The export control order's core provision: prohibit model access to "foreign nationals." This means Chinese users — whether enterprise or individual — may still be blocked even after Fable 5 resumes. Access likely requires routing through US entities, or waiting for open-source alternatives.

Short-term, DeepSeek V4 (MIT open-source) and Qwen3 remain the most reliable high-performance options for Chinese-language users.

Fable 5 might return this week

Good news: Axios reports the US government is about to lift Fable 5's export controls, with public access possibly restored this week.

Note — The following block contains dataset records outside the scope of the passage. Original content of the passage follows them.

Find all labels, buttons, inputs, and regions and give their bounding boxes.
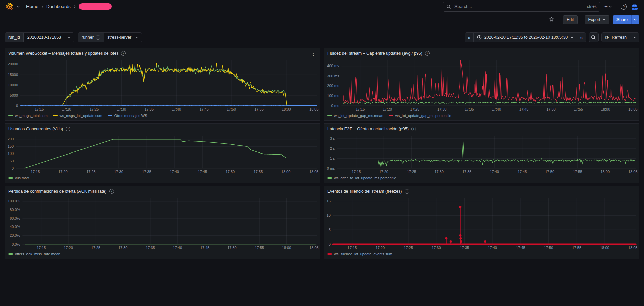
panel-vus: Usuarios Concurrentes (VUs) i 2001501005… xyxy=(5,123,320,183)
svg-text:17:35: 17:35 xyxy=(462,170,472,174)
legend-item[interactable]: Otros mensajes WS xyxy=(108,114,147,118)
svg-text:17:30: 17:30 xyxy=(437,107,447,111)
panel-title: Fluidez del stream – Gap entre updates (… xyxy=(327,51,422,56)
panel-legend: ws_msgs_total.sumws_msgs_lot_update.sumO… xyxy=(5,113,320,120)
refresh-interval-dropdown[interactable] xyxy=(630,33,639,42)
panel-legend: vus.max xyxy=(5,175,320,183)
svg-text:17:35: 17:35 xyxy=(460,246,469,250)
breadcrumb-home[interactable]: Home xyxy=(26,4,38,9)
legend-item[interactable]: offers_ack_miss_rate.mean xyxy=(8,252,60,256)
export-button[interactable]: Export xyxy=(585,15,609,24)
svg-text:18:00: 18:00 xyxy=(600,246,609,250)
svg-text:17:25: 17:25 xyxy=(91,246,101,250)
search-box[interactable]: ctrl+k xyxy=(443,2,600,12)
edit-button[interactable]: Edit xyxy=(563,15,578,24)
add-new-button[interactable]: + xyxy=(603,2,613,11)
time-controls: « 2026-02-10 17:11:35 to 2026-02-10 18:0… xyxy=(465,32,639,42)
svg-text:80.0%: 80.0% xyxy=(10,208,20,212)
legend-label: ws_lot_update_gap_ms.mean xyxy=(334,114,383,118)
info-icon[interactable]: i xyxy=(96,35,100,40)
chart-canvas[interactable]: 3 s2 s1 s0 ms17:1517:2017:2517:3017:3517… xyxy=(324,133,639,175)
legend-item[interactable]: ws_offer_to_lot_update_ms.percentile xyxy=(327,176,396,180)
time-shift-back-button[interactable]: « xyxy=(465,33,473,42)
panel-info-icon[interactable]: i xyxy=(66,127,70,131)
chart-canvas[interactable]: 100.0%80.0%60.0%40.0%20.0%0.0%17:1517:20… xyxy=(5,195,320,251)
svg-text:0: 0 xyxy=(329,242,331,246)
share-button[interactable]: Share xyxy=(613,15,631,24)
legend-item[interactable]: ws_msgs_lot_update.sum xyxy=(53,114,102,118)
legend-swatch xyxy=(108,115,112,116)
svg-text:5000: 5000 xyxy=(10,93,18,97)
legend-item[interactable]: vus.max xyxy=(8,176,29,180)
svg-text:17:30: 17:30 xyxy=(114,170,123,174)
variable-picker-run-id[interactable]: run_id 20260210-171853 xyxy=(5,32,74,42)
legend-label: offers_ack_miss_rate.mean xyxy=(15,252,60,256)
legend-item[interactable]: ws_lot_update_gap_ms.percentile xyxy=(389,114,451,118)
svg-text:18:05: 18:05 xyxy=(309,170,319,174)
panel-menu-kebab-icon[interactable]: ⋮ xyxy=(310,51,317,56)
time-shift-forward-button[interactable]: » xyxy=(577,33,585,42)
legend-label: ws_msgs_lot_update.sum xyxy=(60,114,102,118)
breadcrumb-current-redacted[interactable] xyxy=(79,3,112,10)
panel-title: Pérdida de confirmaciones de oferta (ACK… xyxy=(8,189,107,194)
chart-canvas[interactable]: 15105017:1517:2017:2517:3017:3517:4017:4… xyxy=(324,195,639,251)
svg-text:17:20: 17:20 xyxy=(376,246,385,250)
panel-title: Volumen WebSocket – Mensajes totales y u… xyxy=(8,51,118,56)
svg-text:17:35: 17:35 xyxy=(146,246,155,250)
chart-canvas[interactable]: 2000015000100005000017:1517:2017:2517:30… xyxy=(5,57,320,113)
time-range-picker[interactable]: 2026-02-10 17:11:35 to 2026-02-10 18:05:… xyxy=(474,33,578,42)
svg-text:200 ms: 200 ms xyxy=(327,84,339,88)
favorite-star-button[interactable] xyxy=(547,15,556,24)
legend-item[interactable]: ws_msgs_total.sum xyxy=(8,114,48,118)
share-dropdown-button[interactable] xyxy=(631,15,639,24)
svg-text:17:40: 17:40 xyxy=(492,107,501,111)
svg-text:18:00: 18:00 xyxy=(601,107,610,111)
export-label: Export xyxy=(588,17,600,22)
svg-text:18:05: 18:05 xyxy=(309,246,319,250)
panel-info-icon[interactable]: i xyxy=(411,127,416,131)
legend-item[interactable]: ws_lot_update_gap_ms.mean xyxy=(327,114,383,118)
plus-icon: + xyxy=(604,4,608,9)
svg-text:17:40: 17:40 xyxy=(488,246,497,250)
svg-text:2 s: 2 s xyxy=(330,146,335,150)
svg-text:17:25: 17:25 xyxy=(90,107,99,111)
breadcrumb-dashboards[interactable]: Dashboards xyxy=(46,4,71,9)
refresh-button[interactable]: ⟳ Refresh xyxy=(602,33,630,42)
legend-swatch xyxy=(389,115,393,116)
dashboard-controls: run_id 20260210-171853 runner i stress-s… xyxy=(0,26,644,42)
svg-text:200: 200 xyxy=(8,137,14,141)
svg-text:17:25: 17:25 xyxy=(410,107,420,111)
star-icon xyxy=(549,17,554,23)
zoom-out-time-button[interactable] xyxy=(589,32,599,42)
svg-text:60.0%: 60.0% xyxy=(10,216,20,220)
svg-text:17:30: 17:30 xyxy=(117,107,126,111)
variable-value: 20260210-171853 xyxy=(27,35,61,40)
panel-header: Pérdida de confirmaciones de oferta (ACK… xyxy=(5,186,320,195)
panel-info-icon[interactable]: i xyxy=(405,189,409,194)
chart-canvas[interactable]: 20015010050017:1517:2017:2517:3017:3517:… xyxy=(5,133,320,175)
legend-item[interactable]: ws_silence_lot_update_events.sum xyxy=(327,252,392,256)
panel-info-icon[interactable]: i xyxy=(425,51,430,56)
svg-text:17:55: 17:55 xyxy=(254,107,264,111)
panel-info-icon[interactable]: i xyxy=(121,51,126,56)
panel-info-icon[interactable]: i xyxy=(109,189,114,194)
chevron-down-icon xyxy=(67,36,71,39)
help-button[interactable]: ? xyxy=(619,2,628,11)
nav-left: Home Dashboards xyxy=(5,2,112,11)
search-input[interactable] xyxy=(454,4,584,9)
svg-text:0 ms: 0 ms xyxy=(327,166,335,170)
refresh-button-group: ⟳ Refresh xyxy=(601,32,639,42)
divider xyxy=(616,4,616,10)
grafana-logo[interactable] xyxy=(5,2,14,11)
svg-text:18:05: 18:05 xyxy=(309,107,319,111)
svg-text:17:30: 17:30 xyxy=(118,246,128,250)
org-switcher-chevron-icon[interactable] xyxy=(17,5,20,8)
chevron-down-icon xyxy=(602,18,606,21)
panel-header: Volumen WebSocket – Mensajes totales y u… xyxy=(5,48,320,57)
legend-label: Otros mensajes WS xyxy=(114,114,147,118)
variable-picker-runner[interactable]: runner i stress-server xyxy=(78,32,142,42)
user-avatar[interactable] xyxy=(631,3,639,11)
svg-text:15: 15 xyxy=(327,199,331,203)
search-shortcut: ctrl+k xyxy=(587,4,597,9)
chart-canvas[interactable]: 400 ms300 ms200 ms100 ms0 ms17:1517:2017… xyxy=(324,57,639,113)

But Mythos 5 remains banned. And "about to lift" doesn't mean "permanently safe" — today's loosening could tighten again overnight if another jailbreak incident occurs.

OpenAI's position

OpenAI stated clearly: they don't accept government pre-review as a permanent default mechanism. If the strongest tools are always delayed, users, developers, and cyber defenders get the best tools later.

Short-term compliance is to advance eventual full availability, while co-developing a reusable standardized release process with the government.

Nice words. But in execution, the transfer of model release authority is already happening.


Two threads advancing simultaneously: stronger technology → tighter government → more restricted companies. Anthropic's shutdown is the extreme case. OpenAI's limited release is the milder version. Same direction.

For regular users, the short-term impact is simple: "the newest, strongest models might not be available to you yet." For the industry, what changes is the entire release cadence — from "build and ship" to "build, review, then ship."

This won't be the last time. Next-generation Fable 6 and GPT-6 will face even more mature, institutionalized approval processes. The era of free frontier model releases has officially ended.